* Refers back to an entry I promised to say more about Monday night.
Getting in and out of the prison at all and the yard in particular is often a challenge and a hassle but has been streamlined lately. First, the lobby guard who somehow managed to have the metal detector go off when we passed through no matter how thoughtful our metal-less prep has retired. The volunteers from Hamilton’s hearts sank when we saw him behind the desk on our approach. Second, the second tier guards who made it a point to put me into the yard and in serious harm’s way before the van had arrived seem to have been reassigned. I’d long ago figured out that I could simply refuse to leave the building or the pre yard cage until the van was there, still, feels much better not to be urged to exit dangerously prematurely.
Over the last several years my meeting evenings have coincided with, on one night a week a pair of Mennonites, and on another a pair of Jehovah’s Witnesses. Both sects have interesting views about the relationship between religion and the state, and politics, and share a related view about the complete unimportance of all things worldly. But the Mennonites were as a rule taciturn with everyone they came in contact with at the prison, it seemed, whereas the Jehovah’s Witnesses are (or were) jovial and chatty and liked to give me a hard time about politics and even the study of philosophy — all in fun. They’re in the proselytizing game after all. But they took that mission too far; they’ve recently been barred from the school/religion program for having contacted inmates directly by US mail, something we all well know from orientation is verboten. The good thing for me is that I no longer have to wait for them to arrive before heading in or out of the school via van. But I am sorry for the men they met with regularly who counted on those gatherings.
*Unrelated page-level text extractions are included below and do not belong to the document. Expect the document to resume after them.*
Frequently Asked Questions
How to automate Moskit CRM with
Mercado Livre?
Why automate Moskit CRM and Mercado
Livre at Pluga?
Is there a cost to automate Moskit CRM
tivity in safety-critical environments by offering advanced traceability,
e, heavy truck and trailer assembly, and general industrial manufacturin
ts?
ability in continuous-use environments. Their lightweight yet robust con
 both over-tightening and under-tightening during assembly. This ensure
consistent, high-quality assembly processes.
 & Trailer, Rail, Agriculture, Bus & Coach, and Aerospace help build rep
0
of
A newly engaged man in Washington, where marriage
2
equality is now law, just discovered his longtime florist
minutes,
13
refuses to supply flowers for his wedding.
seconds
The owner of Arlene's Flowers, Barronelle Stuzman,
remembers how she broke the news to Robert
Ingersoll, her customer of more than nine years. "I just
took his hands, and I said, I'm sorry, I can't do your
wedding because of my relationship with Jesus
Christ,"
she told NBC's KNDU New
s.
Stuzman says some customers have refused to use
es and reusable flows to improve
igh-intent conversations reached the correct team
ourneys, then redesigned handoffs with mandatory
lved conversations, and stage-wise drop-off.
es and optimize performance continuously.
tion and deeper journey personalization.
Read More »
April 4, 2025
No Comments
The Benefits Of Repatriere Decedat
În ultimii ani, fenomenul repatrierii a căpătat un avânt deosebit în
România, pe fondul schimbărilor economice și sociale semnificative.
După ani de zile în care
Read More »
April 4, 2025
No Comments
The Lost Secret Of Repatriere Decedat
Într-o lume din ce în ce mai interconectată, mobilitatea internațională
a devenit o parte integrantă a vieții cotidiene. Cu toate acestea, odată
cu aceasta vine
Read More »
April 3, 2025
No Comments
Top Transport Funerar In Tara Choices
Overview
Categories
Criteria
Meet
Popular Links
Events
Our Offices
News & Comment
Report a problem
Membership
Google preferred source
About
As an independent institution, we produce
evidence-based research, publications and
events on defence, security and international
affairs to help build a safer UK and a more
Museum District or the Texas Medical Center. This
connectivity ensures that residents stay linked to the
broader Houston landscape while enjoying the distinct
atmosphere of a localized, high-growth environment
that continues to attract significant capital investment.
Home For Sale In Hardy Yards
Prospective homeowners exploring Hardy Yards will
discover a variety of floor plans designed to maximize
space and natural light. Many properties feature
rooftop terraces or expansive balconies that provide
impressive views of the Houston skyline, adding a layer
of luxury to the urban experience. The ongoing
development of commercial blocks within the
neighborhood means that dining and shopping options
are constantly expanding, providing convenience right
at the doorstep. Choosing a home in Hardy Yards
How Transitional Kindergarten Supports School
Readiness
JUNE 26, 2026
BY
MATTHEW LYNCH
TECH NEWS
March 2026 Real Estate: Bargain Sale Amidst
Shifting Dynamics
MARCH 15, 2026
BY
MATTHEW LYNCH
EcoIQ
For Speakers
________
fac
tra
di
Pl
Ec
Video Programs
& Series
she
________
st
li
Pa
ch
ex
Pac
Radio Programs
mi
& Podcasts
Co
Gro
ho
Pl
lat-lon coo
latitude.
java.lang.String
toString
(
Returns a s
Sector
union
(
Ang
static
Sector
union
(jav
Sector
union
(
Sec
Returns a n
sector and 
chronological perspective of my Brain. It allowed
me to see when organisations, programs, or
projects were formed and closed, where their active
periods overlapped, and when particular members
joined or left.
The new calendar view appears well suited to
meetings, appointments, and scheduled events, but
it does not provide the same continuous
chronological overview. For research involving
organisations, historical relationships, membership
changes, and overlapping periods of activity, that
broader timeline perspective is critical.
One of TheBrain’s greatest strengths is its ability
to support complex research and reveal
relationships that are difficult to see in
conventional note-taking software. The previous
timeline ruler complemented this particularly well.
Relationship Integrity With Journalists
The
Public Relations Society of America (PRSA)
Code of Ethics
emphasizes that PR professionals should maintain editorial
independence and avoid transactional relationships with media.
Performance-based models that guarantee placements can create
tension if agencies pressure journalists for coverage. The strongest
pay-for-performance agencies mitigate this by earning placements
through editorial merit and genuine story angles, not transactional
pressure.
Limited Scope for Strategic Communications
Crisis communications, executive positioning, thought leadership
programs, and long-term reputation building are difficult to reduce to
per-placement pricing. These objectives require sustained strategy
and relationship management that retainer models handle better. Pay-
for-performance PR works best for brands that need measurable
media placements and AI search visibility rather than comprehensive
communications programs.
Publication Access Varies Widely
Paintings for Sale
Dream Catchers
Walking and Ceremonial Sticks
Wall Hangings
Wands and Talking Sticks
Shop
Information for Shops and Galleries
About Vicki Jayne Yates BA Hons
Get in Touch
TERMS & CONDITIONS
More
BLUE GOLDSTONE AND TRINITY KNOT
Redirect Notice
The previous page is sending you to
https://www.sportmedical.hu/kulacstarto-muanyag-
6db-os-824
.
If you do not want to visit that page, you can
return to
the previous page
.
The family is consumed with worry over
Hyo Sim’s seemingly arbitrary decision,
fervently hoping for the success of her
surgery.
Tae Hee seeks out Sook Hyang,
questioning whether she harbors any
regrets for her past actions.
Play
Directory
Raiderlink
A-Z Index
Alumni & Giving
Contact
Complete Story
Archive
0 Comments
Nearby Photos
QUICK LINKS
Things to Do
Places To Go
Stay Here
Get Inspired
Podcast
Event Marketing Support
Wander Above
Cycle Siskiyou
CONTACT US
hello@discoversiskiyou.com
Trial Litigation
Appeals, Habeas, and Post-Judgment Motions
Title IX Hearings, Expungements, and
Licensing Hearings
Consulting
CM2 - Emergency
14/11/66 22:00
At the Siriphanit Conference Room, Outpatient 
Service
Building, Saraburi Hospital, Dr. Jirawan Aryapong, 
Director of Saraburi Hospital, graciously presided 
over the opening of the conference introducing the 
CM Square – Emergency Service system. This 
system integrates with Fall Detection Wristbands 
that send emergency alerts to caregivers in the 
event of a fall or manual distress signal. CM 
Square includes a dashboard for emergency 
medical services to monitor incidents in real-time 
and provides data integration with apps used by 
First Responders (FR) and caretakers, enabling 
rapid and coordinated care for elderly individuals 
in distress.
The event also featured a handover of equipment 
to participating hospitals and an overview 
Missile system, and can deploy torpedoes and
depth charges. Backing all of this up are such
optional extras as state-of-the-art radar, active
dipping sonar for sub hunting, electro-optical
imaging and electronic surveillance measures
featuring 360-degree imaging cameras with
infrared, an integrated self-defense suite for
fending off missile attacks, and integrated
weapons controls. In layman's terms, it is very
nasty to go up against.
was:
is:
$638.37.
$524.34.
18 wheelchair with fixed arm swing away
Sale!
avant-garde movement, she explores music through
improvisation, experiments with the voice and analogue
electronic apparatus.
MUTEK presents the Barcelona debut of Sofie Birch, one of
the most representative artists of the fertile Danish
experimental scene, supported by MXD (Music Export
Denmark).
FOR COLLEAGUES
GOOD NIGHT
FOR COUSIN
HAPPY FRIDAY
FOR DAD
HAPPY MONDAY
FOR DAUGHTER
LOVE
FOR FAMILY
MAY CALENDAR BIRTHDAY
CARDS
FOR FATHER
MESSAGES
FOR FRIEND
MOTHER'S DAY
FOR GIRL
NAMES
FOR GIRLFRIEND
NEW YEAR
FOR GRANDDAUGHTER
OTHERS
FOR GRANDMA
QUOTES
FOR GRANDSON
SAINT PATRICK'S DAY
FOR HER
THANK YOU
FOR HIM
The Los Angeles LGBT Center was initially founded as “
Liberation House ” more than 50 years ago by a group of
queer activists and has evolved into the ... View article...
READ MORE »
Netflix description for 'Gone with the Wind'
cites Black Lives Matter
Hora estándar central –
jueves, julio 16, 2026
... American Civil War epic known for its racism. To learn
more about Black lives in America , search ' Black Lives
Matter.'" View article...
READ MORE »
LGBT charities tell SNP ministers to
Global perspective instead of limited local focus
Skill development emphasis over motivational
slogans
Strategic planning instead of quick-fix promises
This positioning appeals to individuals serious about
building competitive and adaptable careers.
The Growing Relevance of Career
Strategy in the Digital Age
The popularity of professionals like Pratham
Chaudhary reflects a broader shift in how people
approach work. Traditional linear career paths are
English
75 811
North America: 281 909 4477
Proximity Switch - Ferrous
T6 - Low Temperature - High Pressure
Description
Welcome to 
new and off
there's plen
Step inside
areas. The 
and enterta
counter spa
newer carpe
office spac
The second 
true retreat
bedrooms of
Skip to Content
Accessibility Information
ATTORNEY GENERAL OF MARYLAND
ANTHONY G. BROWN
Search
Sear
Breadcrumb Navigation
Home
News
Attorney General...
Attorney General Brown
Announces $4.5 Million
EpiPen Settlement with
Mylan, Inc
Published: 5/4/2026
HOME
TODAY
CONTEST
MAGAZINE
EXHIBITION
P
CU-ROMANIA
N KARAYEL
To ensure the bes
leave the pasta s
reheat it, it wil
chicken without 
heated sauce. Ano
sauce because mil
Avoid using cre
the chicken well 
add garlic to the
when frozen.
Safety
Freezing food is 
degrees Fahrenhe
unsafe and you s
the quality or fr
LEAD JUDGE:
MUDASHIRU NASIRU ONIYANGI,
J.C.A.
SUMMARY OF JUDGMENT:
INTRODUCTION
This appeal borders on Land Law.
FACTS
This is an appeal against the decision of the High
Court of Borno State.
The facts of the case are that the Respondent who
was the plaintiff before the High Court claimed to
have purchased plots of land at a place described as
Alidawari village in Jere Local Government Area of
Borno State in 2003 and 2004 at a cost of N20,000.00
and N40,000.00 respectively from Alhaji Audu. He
Speaking of being kept out, I learned recently that they (the system?) had lost my fingerprint records. So I had my fingerprints redone early this morning with a crew of new(ish) people at a different factility. I found it pretty unnerving to be in prison — not my prison, that is — to my surprise. But the fear was offset in a conversation with another instructor waiting to get processed who in passing mentioned that she had learned last week from the boys that… Wait, the boys? We are instructed to refer to the men in our groups as “offenders” (at the moment; it used to be “inmates”) and not to use their first names, or, for that matter, the title “Mr.” Most of us either use their first names, or Mr.; I don’t think any of the six or seven other instructors I know well has ever stuck to the solo last name practice. I draw the line at nicknames, which seriously, in prison you’d mostly really rather not know (early example that moved me to the policy: “Maldito”). But “the boys” was a new one for me. I confess that I found it charming. Why “confess”? Because it certainly borders on the sentimental. And I do my best not to sentimentalize this work. Among other things it’s insulting to the men.